Associate Professor Institut STIAMI, Antoni Ludfi Arifin, menilai praktik jual beli hewan kurban kini tak lagi sekadar transaksi ibadah, tetapi mulai bergerak menjadi bisnis musiman dengan risiko manipulasi yang makin besar.
“Persoalan utama bukan lagi sekadar halal atau haram, melainkan apakah konsumen benar-benar memperoleh hewan yang sesuai dengan informasi yang dijanjikan,” ujar Antoni dalam keterangan tertulis, Kamis, 14 Mei 2026.
Fenomena ini makin terasa sejak masyarakat terbiasa membeli hewan melalui marketplace, media sosial, hingga live streaming. Konsumen cukup melihat foto WhatsApp atau video pendek, lalu mentransfer uang jutaan rupiah tanpa pernah memeriksa langsung kondisi ternak.
Beberapa tahun terakhir, praktik seperti ini memang makin umum. Di sejumlah grup percakapan keluarga, penawaran “titip kurban online” bahkan datang hampir setiap hari menjelang Idul Adha. Masalahnya, kepercayaan sering kali hanya dibangun lewat foto dan testimoni.
Manipulasi Hewan Kurban Jadi Sorotan
Antoni menyoroti adanya praktik penggantian hewan tanpa pemberitahuan, manipulasi bobot ternak, hingga penggunaan foto lama untuk promosi penjualan.
Menurut dia, kondisi tersebut diperparah minimnya kemampuan konsumen memeriksa kesehatan hewan secara langsung sebelum transaksi dilakukan.
Padahal ancaman penyakit ternak seperti Penyakit Mulut dan Kuku, Lumpy Skin Disease, hingga antraks masih menjadi perhatian pemerintah dan otoritas veteriner.
Dalam regulasi pemerintah, hewan kurban wajib memiliki Surat Keterangan Kesehatan Hewan serta lolos pemeriksaan ante-mortem dan post-mortem. Namun implementasi di lapangan dinilai belum konsisten.

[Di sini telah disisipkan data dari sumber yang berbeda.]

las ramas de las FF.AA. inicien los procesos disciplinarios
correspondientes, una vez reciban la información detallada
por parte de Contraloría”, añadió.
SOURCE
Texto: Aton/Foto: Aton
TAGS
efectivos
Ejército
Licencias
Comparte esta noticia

Antoni mengatakan persoalan perdagangan kurban modern tidak bisa hanya dibahas dari sisi syariat penyembelihan. Transparansi informasi dan etika bisnis juga menjadi bagian penting dalam menjaga nilai ibadah.

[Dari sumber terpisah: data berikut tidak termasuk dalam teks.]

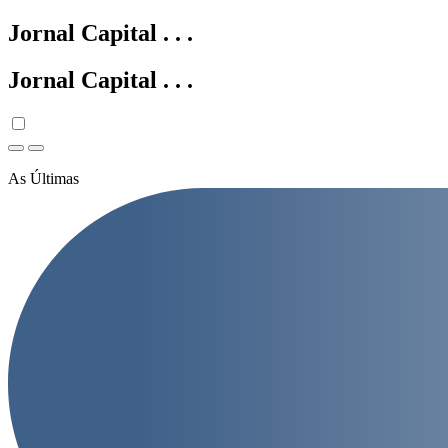
Jornal Capital
.
.
.
Jornal Capital
.
.
.
As Últimas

Usulan “Paspor Digital” Hewan Kurban
Ia mendorong lahirnya sistem “paspor digital hewan kurban” berbasis QR Code untuk memperkuat perlindungan konsumen.
Lewat sistem itu, masyarakat dapat memeriksa asal ternak, status vaksinasi, usia hewan, hingga identitas peternak hanya melalui ponsel.
Menurut Antoni, marketplace juga harus ikut bertanggung jawab karena memperoleh keuntungan ekonomi dari perdagangan hewan kurban digital.
“Tanpa pengawasan digital yang kuat, ruang online akan terus menjadi lahan subur bagi praktik perdagangan yang manipulatif,” katanya.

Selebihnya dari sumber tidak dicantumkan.